Segment Open
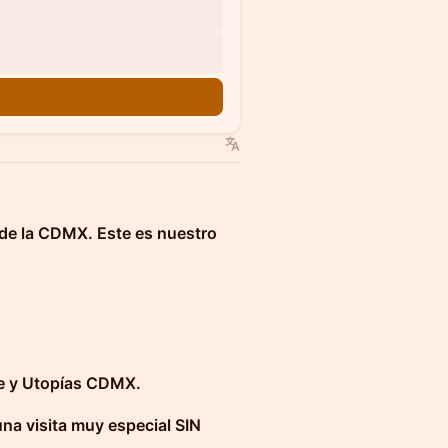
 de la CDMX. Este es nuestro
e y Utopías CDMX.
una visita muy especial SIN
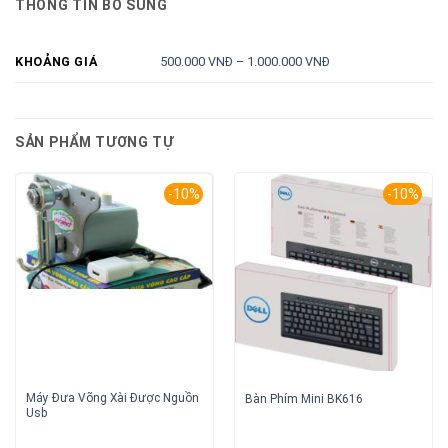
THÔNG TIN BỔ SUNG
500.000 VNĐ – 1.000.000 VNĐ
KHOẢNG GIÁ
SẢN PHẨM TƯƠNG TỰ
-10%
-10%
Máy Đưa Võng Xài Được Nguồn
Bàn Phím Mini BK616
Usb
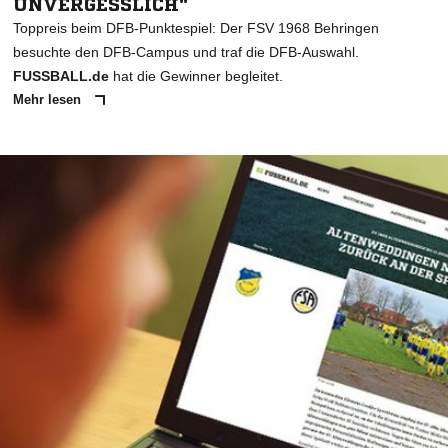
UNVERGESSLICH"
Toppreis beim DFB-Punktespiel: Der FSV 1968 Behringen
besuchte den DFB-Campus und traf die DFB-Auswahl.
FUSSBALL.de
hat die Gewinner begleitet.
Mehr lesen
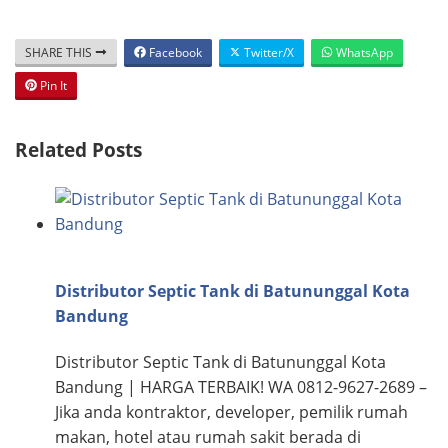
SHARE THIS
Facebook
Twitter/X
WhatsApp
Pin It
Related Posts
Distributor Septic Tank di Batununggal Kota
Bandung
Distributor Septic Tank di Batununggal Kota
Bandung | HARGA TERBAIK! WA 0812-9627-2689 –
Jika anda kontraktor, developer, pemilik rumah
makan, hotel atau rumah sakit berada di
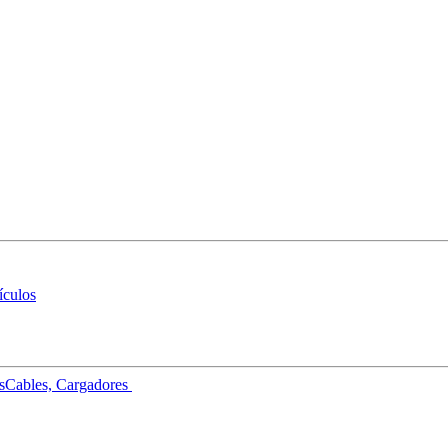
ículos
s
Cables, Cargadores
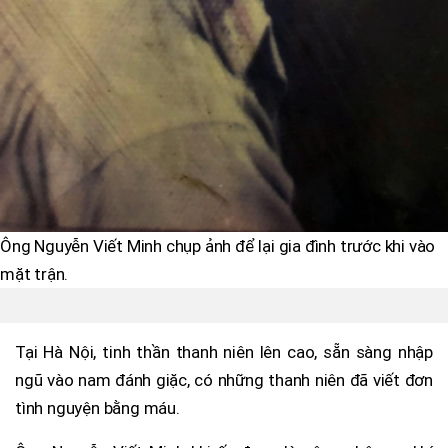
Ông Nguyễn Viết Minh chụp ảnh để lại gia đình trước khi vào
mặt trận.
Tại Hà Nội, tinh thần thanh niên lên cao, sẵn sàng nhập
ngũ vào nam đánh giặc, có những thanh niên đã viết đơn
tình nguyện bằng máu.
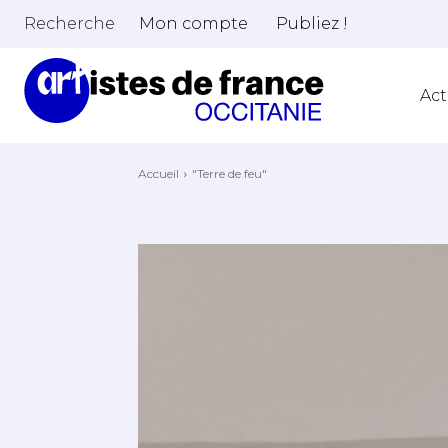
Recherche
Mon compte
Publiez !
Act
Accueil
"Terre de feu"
Segment Closed
Segment Open
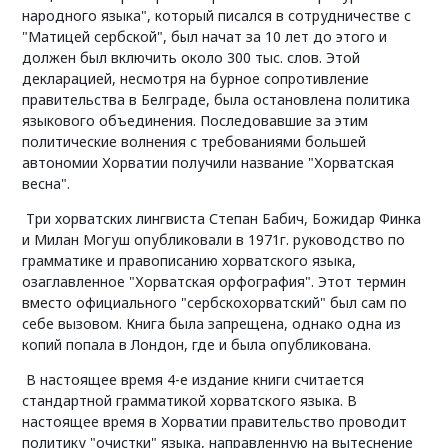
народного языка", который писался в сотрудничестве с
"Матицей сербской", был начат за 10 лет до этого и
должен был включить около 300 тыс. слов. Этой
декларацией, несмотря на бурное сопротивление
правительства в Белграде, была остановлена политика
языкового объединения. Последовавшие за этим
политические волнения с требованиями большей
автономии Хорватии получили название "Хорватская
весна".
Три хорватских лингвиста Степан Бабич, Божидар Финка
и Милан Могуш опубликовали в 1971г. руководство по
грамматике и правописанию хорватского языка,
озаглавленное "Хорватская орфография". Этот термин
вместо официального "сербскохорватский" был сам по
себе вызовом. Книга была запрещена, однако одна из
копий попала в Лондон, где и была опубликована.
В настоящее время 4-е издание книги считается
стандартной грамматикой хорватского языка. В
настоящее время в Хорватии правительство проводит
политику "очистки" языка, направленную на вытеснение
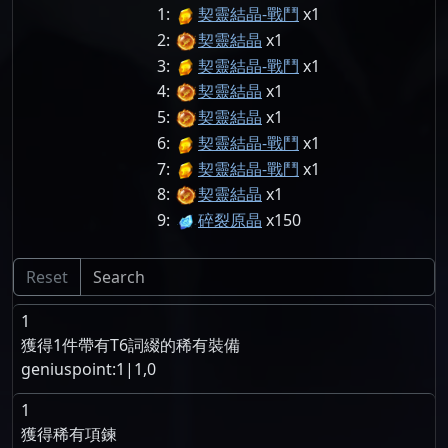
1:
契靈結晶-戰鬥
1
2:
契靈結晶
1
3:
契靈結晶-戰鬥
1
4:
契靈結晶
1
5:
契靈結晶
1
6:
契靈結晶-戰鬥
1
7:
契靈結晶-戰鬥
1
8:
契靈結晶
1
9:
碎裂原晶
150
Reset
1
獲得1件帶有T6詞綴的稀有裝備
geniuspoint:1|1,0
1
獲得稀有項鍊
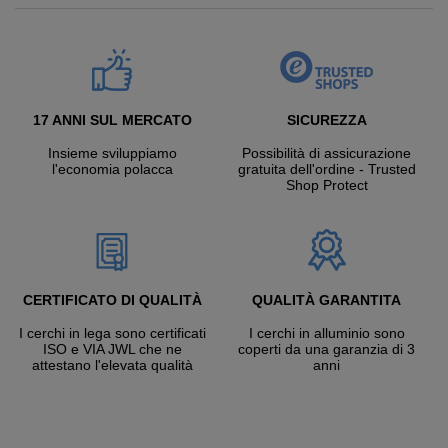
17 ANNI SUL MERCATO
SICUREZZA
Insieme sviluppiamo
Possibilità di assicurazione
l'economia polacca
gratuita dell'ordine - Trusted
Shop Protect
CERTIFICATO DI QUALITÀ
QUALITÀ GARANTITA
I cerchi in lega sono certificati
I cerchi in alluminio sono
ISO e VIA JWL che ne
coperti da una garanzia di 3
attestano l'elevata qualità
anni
Segment Closed
TASK DIRECTIONS: The answer should be a single number: the count of lines in the records that hold the string "rumah".

REPLY TO THE TASK: 2